> **Action item**: Lines from the records below that contain the word "bạch" are to be copied out.

(Collected data)
::::

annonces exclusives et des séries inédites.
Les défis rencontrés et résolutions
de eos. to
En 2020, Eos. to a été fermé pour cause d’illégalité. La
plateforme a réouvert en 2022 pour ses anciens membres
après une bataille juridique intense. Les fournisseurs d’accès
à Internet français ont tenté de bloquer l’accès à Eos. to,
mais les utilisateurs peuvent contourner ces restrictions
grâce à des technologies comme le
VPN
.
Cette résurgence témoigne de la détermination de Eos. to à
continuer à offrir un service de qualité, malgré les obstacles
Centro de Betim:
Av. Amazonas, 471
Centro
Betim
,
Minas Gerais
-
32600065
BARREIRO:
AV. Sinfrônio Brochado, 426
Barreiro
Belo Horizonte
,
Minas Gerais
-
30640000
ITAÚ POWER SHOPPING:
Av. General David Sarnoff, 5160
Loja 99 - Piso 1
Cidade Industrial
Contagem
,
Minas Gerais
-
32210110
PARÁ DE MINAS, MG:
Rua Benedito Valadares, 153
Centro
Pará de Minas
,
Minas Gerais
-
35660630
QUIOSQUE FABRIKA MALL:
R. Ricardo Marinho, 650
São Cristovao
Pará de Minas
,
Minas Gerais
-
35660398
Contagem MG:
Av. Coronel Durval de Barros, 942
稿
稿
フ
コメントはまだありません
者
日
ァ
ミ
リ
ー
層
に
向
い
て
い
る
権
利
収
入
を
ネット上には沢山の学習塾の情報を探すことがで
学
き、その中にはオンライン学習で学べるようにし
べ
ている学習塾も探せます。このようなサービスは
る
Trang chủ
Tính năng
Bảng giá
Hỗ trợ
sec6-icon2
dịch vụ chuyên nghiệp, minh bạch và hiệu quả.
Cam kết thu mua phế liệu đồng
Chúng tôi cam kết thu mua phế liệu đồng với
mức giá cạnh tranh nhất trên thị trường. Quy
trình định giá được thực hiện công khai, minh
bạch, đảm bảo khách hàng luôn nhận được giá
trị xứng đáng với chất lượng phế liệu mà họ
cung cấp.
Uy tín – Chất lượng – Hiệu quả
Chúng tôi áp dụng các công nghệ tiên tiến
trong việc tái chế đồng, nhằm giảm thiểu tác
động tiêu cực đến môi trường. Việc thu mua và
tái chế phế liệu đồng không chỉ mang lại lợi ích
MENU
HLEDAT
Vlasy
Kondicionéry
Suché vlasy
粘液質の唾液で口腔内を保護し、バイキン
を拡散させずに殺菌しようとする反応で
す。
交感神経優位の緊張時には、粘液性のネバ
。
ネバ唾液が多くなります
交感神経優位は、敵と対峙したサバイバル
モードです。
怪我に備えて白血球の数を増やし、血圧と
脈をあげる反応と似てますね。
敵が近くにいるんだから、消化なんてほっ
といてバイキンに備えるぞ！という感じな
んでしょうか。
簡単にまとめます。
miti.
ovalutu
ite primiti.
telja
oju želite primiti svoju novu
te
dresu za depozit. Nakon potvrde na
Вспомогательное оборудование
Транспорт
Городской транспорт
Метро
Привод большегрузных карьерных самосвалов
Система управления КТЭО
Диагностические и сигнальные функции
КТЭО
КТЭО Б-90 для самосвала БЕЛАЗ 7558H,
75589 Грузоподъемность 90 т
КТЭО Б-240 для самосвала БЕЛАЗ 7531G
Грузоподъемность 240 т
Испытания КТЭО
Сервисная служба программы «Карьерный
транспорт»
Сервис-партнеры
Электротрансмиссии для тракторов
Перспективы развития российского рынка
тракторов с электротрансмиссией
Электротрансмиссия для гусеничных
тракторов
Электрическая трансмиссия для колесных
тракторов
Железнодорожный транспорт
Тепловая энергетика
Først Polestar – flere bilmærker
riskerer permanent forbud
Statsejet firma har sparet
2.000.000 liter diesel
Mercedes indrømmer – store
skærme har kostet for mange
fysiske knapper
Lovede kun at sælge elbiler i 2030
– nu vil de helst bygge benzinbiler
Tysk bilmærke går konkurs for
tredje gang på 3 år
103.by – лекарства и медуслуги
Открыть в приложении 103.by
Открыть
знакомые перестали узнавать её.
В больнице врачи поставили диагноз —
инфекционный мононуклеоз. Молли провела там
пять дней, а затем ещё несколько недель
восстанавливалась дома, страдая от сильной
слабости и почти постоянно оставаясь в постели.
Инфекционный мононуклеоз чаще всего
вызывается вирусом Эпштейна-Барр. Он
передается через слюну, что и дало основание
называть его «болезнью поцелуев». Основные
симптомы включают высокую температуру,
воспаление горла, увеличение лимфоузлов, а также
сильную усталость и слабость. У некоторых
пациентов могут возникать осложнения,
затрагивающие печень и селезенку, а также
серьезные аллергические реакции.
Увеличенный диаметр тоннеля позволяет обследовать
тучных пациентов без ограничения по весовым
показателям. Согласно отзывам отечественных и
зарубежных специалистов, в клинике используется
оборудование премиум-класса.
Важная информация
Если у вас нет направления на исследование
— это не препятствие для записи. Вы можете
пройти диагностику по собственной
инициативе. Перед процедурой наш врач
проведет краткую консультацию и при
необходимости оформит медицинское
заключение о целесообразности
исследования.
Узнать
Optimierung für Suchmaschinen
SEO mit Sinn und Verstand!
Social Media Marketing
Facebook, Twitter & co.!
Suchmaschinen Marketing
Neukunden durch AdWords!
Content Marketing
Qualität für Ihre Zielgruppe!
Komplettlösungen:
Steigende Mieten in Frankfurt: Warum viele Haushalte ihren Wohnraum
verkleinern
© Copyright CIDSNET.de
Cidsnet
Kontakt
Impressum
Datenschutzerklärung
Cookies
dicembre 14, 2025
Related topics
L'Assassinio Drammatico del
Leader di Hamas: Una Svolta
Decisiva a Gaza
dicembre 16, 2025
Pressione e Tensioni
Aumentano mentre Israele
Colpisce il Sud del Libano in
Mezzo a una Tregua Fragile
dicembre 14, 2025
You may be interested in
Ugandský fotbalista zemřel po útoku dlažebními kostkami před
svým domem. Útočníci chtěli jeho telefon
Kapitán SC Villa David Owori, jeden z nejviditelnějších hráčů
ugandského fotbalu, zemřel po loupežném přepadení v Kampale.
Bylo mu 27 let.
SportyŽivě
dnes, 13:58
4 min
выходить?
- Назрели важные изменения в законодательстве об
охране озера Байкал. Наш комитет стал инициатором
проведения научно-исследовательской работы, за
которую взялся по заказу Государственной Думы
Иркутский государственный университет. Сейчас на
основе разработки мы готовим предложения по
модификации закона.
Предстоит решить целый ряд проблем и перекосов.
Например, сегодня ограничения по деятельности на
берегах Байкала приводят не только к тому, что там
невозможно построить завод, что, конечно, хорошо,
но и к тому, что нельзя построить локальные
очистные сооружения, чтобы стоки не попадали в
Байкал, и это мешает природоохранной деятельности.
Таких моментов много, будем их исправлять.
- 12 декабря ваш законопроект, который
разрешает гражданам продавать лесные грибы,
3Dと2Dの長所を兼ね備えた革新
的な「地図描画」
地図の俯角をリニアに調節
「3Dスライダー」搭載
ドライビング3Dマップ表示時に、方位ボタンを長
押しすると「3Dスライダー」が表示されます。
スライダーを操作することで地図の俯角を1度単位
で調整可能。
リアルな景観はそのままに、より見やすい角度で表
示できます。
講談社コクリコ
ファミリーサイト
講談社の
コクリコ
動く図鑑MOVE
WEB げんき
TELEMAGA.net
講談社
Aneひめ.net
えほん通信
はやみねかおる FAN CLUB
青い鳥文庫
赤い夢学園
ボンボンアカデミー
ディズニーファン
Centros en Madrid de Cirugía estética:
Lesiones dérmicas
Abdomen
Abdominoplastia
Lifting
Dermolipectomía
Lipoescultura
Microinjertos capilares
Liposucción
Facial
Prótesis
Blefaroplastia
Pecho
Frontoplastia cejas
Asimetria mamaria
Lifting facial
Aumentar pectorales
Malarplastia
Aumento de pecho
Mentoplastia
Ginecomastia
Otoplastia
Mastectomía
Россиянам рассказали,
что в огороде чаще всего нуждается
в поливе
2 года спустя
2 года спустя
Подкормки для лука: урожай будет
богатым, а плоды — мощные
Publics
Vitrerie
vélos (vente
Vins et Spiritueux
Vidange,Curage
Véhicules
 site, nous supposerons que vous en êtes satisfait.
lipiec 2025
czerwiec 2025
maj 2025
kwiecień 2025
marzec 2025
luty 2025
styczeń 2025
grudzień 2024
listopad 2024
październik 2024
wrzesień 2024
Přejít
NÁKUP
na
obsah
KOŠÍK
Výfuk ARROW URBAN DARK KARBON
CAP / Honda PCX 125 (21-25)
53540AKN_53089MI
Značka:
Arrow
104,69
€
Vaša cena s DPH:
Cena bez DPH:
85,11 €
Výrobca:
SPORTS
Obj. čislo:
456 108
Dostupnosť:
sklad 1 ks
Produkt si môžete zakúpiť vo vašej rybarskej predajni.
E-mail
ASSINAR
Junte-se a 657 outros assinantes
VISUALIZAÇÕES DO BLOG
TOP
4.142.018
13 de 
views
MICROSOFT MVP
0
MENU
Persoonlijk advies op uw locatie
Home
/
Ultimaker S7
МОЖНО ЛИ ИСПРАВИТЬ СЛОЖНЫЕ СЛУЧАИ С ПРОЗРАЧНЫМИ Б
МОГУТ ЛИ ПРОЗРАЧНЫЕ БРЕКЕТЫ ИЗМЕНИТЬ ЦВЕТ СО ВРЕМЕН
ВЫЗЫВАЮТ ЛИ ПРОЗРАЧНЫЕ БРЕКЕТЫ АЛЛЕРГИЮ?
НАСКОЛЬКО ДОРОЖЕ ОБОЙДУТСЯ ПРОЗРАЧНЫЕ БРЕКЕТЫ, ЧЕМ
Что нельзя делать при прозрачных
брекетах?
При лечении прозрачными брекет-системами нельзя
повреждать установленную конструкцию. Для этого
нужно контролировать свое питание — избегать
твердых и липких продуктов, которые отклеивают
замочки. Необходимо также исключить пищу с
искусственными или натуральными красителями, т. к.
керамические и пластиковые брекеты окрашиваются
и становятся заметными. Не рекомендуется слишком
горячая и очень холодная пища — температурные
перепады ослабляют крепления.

::::

> **Response for this exercise**:
dịch vụ chuyên nghiệp, minh bạch và hiệu quả.
bạch, đảm bảo khách hàng luôn nhận được giá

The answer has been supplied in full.